Bringing Truth to the Wild, November 18, 2014 – Dr. Douglas Kennedy, Ed.D., CPRP, Virginia Wesleyan College
This week’s press is filled with new information about an old story: that of Chris McCandless, the subject of Jon Krakauer’s 1996 bestselling book, Into the Wild. As millions of people now know, Chris was a young man whose cross-country adventure ended tragically in the Alaskan wild. In the years that have followed, some have called Chris an inspiration while others have called him a fool. And a generation of high school and college students has benefited from required reading that has tested their beliefs about balancing responsibility and pursuing their dreams.
In the eighteen years that Into the Wild has been required reading, it’s allowed millennials who have grown up with answers just a touch of their cell phone away to contemplate a life not easily understood. Schools requiring Into the Wild either as the “summer read” prior to arrival on campus—shortly thereafter as part of a “First Year Experience” program—or as integrated coursework, have found it to provoke exactly what they want within their classrooms: passionate and opinionated discussions offered by students who identify with Chris because of their similarity in age and background. What at first appears to be two camps—”He followed his own path” or “He was selfish and unprepared”—always after time and contemplation blend together. Students start to see that the world isn’t as black and white as their rubric-rich education has trained them. They also learn that there are still questions left unanswered.
Lesson number one: A lot of answers to the world’s problems have been found by those who came before you. Now you’re in college, or soon will be, and it’s your job to come up with your own. Krakauer himself demonstrates how unanswered questions can gnaw at the inquisitive mind; after almost twenty years of swirling theories and criticism over his hypothesis that ingested seeds were the cause of McCandless’s death, he took it upon himself to have a sample of seeds tested. In a New Yorker piece Krakauer wrote long after he could have forgotten about McCandless, he presented the findings that the seeds carried a toxin causing paralysis. This supported not only his own theory, but that of McCandless, who had written in his journal, “fault of potato seed.”
Cause of death answered? Hardly. The debate continues and provides students with lesson number two: Don’t be so fast to accept the “truth.” At a time when most students consider “digging” for information going to a third screen in a google search, Krakauer proves otherwise in his continued quest to understand this story.
Now students can learn a third lesson: Things change, and sometimes your opinion should, too. After years of reading and hearing the opinions of others, Christopher McCandless’s sister Carine has spoken about her own life and added information needed to truly understand her brother. Her book, The Wild Truth, opens the front door to the McCandless household, where she and Chris weathered a violent and tumultuous environment. The revelatory book provides new information about her father’s deceptive behavior, her six other brothers and sisters from a different mother, and that she and Chris were in fact the products of an affair. All of a sudden, the selfish brother who was just pursuing his own dreams is seen a great deal more sympathetically. All of a sudden, the self-centered young man who seemed to forget the sister he adored may be viewed as so protective of her that he never shared where he was lest their parents punish her for that knowledge.

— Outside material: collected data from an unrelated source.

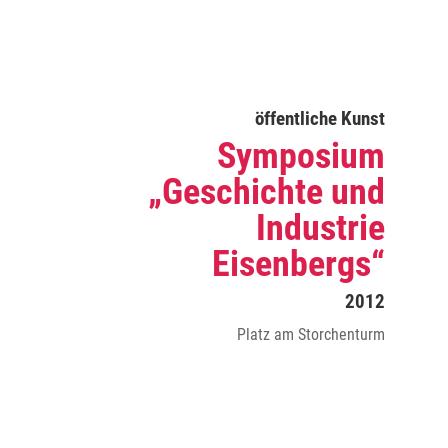
öffentliche Kunst
Symposium
„Geschichte und
Industrie
Eisenbergs“
2012
Platz am Storchenturm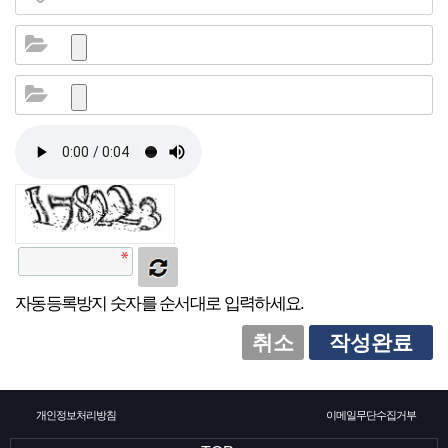
소
식
개
지
인
증
기
업
자동등록방지 숫자를 순서대로 입력하세요.
뉴
취소
작성완료
스
개인정보처리방침
이메일무단수집거부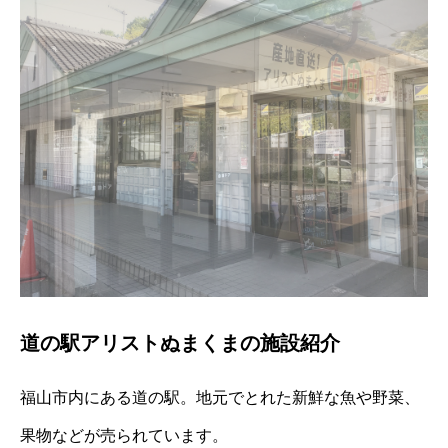
道の駅アリストぬまくまの施設紹介
福山市内にある道の駅。地元でとれた新鮮な魚や野菜、
果物などが売られています。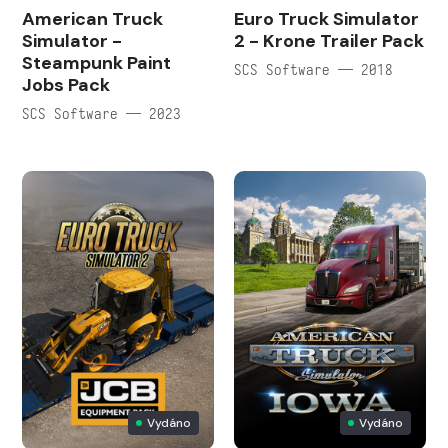
American Truck
Euro Truck Simulator
Simulator -
2 - Krone Trailer Pack
Steampunk Paint
SCS Software — 2018
Jobs Pack
SCS Software — 2023
Vydáno
Vydáno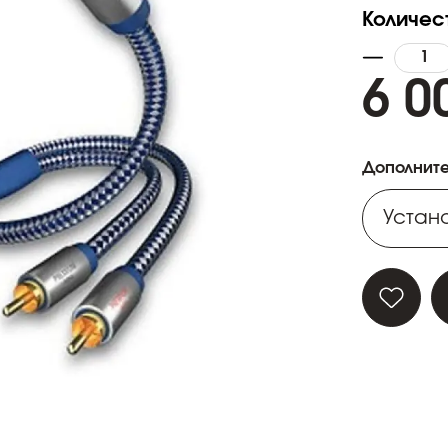
Количес
6 0
Дополните
Устано
Устано
Устано
Устано
Устано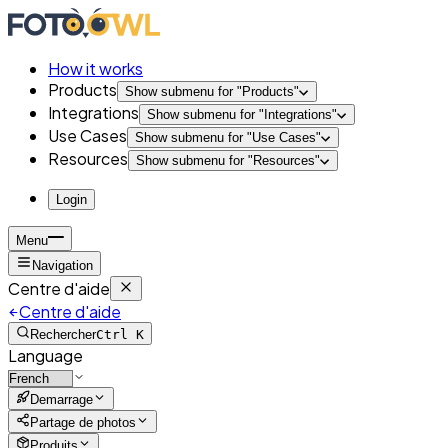
How it works
Products
Show submenu for "
Products
"
Integrations
Show submenu for "
Integrations
"
Use Cases
Show submenu for "
Use Cases
"
Resources
Show submenu for "
Resources
"
Login
Menu
Navigation
Centre d'aide
Centre d'aide
Rechercher
Ctrl K
Language
Demarrage
Partage de photos
Produits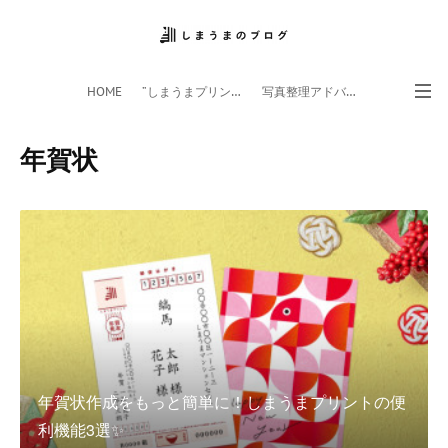
HOME
”しまうまプリント”サイト
写真整理アドバイザー
フォトライフ応援団
スマホアプリ
年賀状
年賀状作成をもっと簡単に！しまうまプリントの便
利機能3選✨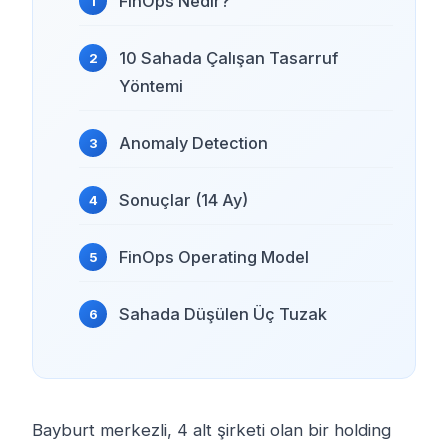
FinOps Nedir?
10 Sahada Çalışan Tasarruf
Yöntemi
Anomaly Detection
Sonuçlar (14 Ay)
FinOps Operating Model
Sahada Düşülen Üç Tuzak
Bayburt merkezli, 4 alt şirketi olan bir holding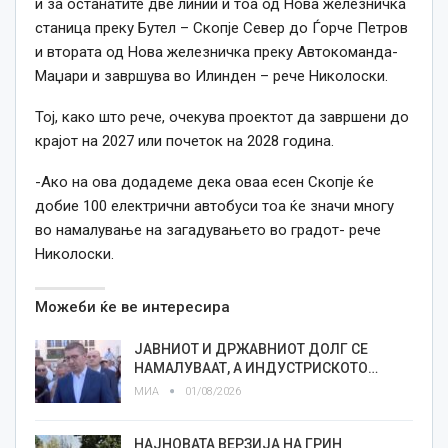
и за останатите две линии и тоа од Нова железничка
станица преку Бутел – Скопје Север до Ѓорче Петров
и втората од Нова железничка преку Автокоманда-
Маџари и завршува во Илинден – рече Николоски.
Тој, како што рече, очекува проектот да завршени до
крајот на 2027 или почеток на 2028 година.
-Ако на ова додадеме дека оваа есен Скопје ќе
добие 100 електрични автобуси тоа ќе значи многу
во намалување на загадувањето во градот- рече
Николоски.
Можеби ќе ве интересира
ЈАВНИОТ И ДРЖАВНИОТ ДОЛГ СЕ
НАМАЛУВААТ, А ИНДУСТРИСКОТО…
МИА
01/08/2026
НАЈНОВАТА ВЕРЗИЈА НА ГРИН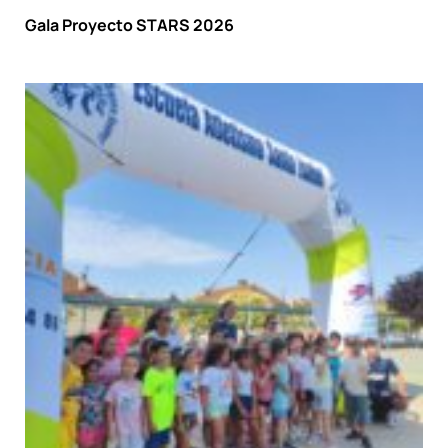
Gala Proyecto STARS 2026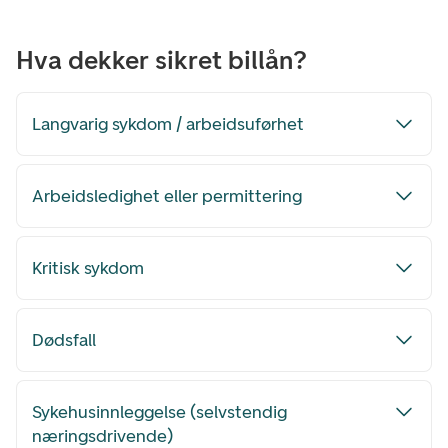
Hva dekker sikret billån?
Langvarig sykdom / arbeidsuførhet
Arbeidsledighet eller permittering
Kritisk sykdom
Dødsfall
Sykehusinnleggelse (selvstendig
næringsdrivende)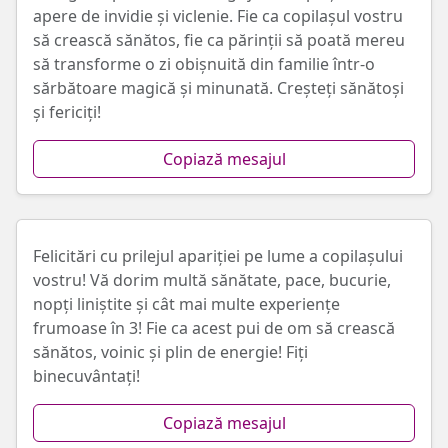
apere de invidie și viclenie. Fie ca copilașul vostru
să crească sănătos, fie ca părinții să poată mereu
să transforme o zi obișnuită din familie într-o
sărbătoare magică și minunată. Creșteți sănătoși
și fericiți!
Copiază mesajul
Felicitări cu prilejul apariției pe lume a copilașului
vostru! Vă dorim multă sănătate, pace, bucurie,
nopți liniștite și cât mai multe experiențe
frumoase în 3! Fie ca acest pui de om să crească
sănătos, voinic și plin de energie! Fiți
binecuvântați!
Copiază mesajul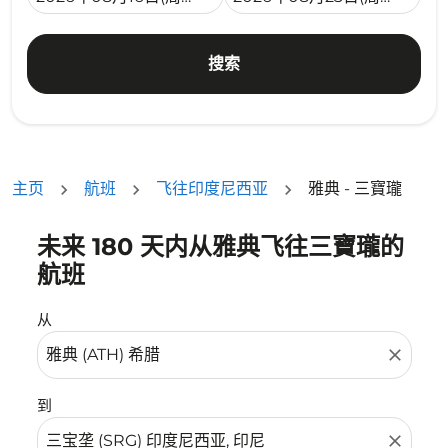
搜索
主页
航班
飞往印度尼西亚
雅典 - 三寶瓏
未来 180 天内从雅典飞往三寶瓏的
没有符合您的筛选条件的机票。请调整您的筛选条件。
航班
从
close
到
close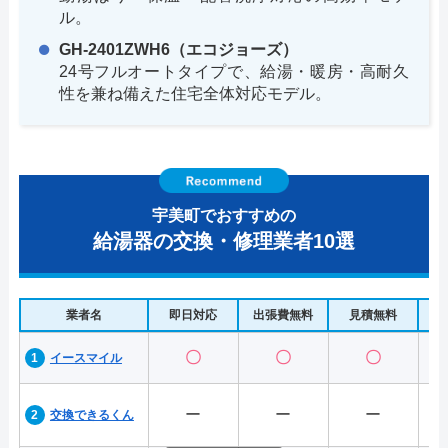
ル。
GH-2401ZWH6（エコジョーズ）
24号フルオートタイプで、給湯・暖房・高耐久
性を兼ね備えた住宅全体対応モデル。
宇美町でおすすめの
給湯器の交換・修理業者10選
業者名
即日対応
出張費無料
見積無料
水
〇
〇
〇
イースマイル
ー
ー
ー
交換できるくん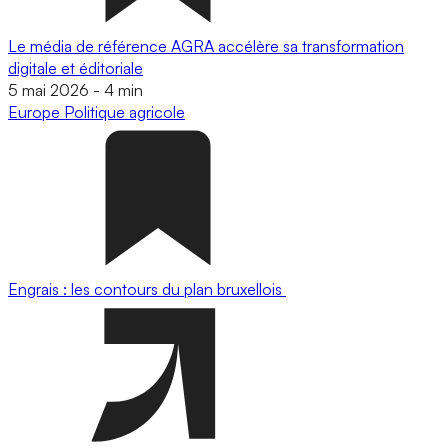
Le média de référence AGRA accélère sa transformation
digitale et éditoriale
5 mai 2026
-
4 min
Europe
Politique agricole
Engrais : les contours du plan bruxellois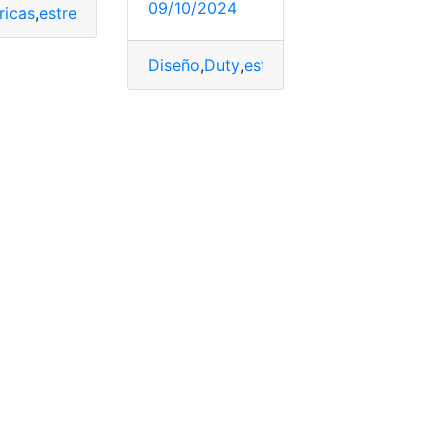
09/10/2024
ricas
,
estrena
,
kWh
,
Suzuki
,
versiones
,
Vitara
gero
,
Max
,
MHEV…
,
Nuevo
,
RANGER
Diseño
,
Duty
,
estrena
,
Ford
,
Platinum
,
Plus
,
uito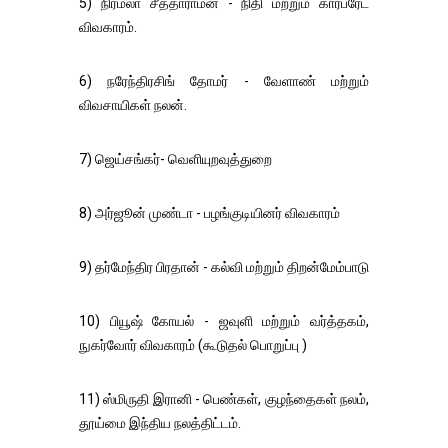
5) நிர்மலா சீத்தாராமன் - நிதி மற்றும் கார்பரேட்
விவகாரம்.
6) நரேந்திரசிங் தோமர் - வேளாண் மற்றும்
விவசாயிகள் நலன்.
7) ஜெய்சங்கர்- வெளியுறவுத்துறை
8) அர்ஜூன் முண்டா - பழங்குடியினர் விவகாரம்
9) தர்மேந்திர பிரதான் - கல்வி மற்றும் திறன்மேம்பாடு
10) பியூஷ் கோயல் - ஜவுளி மற்றும் வர்த்தகம்,
நுகர்வோர் விவகாரம் (கூடுதல் பொறுப்பு )
11) ஸ்மிருதி இரானி - பெண்கள், குழந்தைகள் நலம்,
தூய்மை இந்திய நலத்திட்டம்.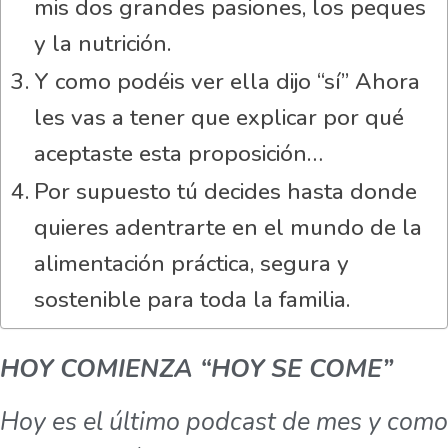
mis dos grandes pasiones, los peques
y la nutrición.
Y como podéis ver ella dijo “sí” Ahora
les vas a tener que explicar por qué
aceptaste esta proposición…
Por supuesto tú decides hasta donde
quieres adentrarte en el mundo de la
alimentación práctica, segura y
sostenible para toda la familia.
HOY COMIENZA “HOY SE COME”
Hoy es el último podcast de mes y como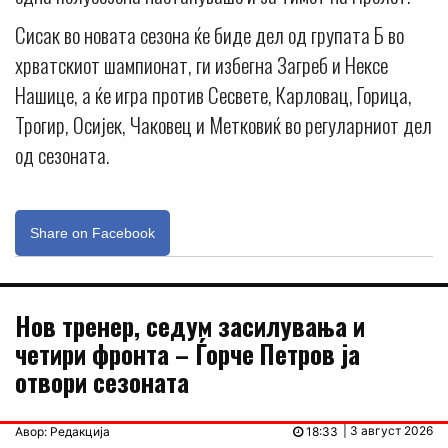
Сисак во новата сезона ќе биде дел од групата Б во
хрватскиот шампионат, ги избегна Загреб и Нексе
Нашице, а ќе игра против Сесвете, Карловац, Горица,
Трогир, Осијек, Чаковец и Метковиќ во регуларниот дел
од сезоната.
Share on Facebook
Нов тренер, седум засилувања и
четири фронта – Ѓорче Петров ја
отвори сезоната
| 3 август 2026
Авор: Редакција
18:33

What we see in Carine McCandless’s book is what Krakauer knew but was asked by her not to reveal. That too is something many students will identify with, even in an age where every event is self-promoted on social media: people and their families still have secrets. But this new book doesn’t close the story of Chris McCandless’s life, or answer all of our questions. Instead, it allows us to consider new information and possibly change our opinion while learning more about his sister and the lessons she learned from Chris even after his death. The Wild Truth then becomes a companion to Into the Wild, and not a sequel.
That’s lesson four: college courses, and especially those in your major, do not stand alone—they’re integrated. The intro class of course leads into the intermediate class, but so too does the art course develop the creativity needed to succeed in a marketing course. The Wild Truth may stand on its own in the same way that Into the Wild does. But those who read the latter get the most benefit by also reading the former. Perhaps that’s lesson five and the best lesson that Carine McCandless’s book teaches. Students, your learning won’t end when you graduate. Your education helps prepare you for the rest of your life only if your openness to learning continues. For those who longed for more, The Wild Truth provides that opportunity to understand Chris McCandless, his sister, Carine, and how their life growing up shaped them into people who both have a story worth understanding better.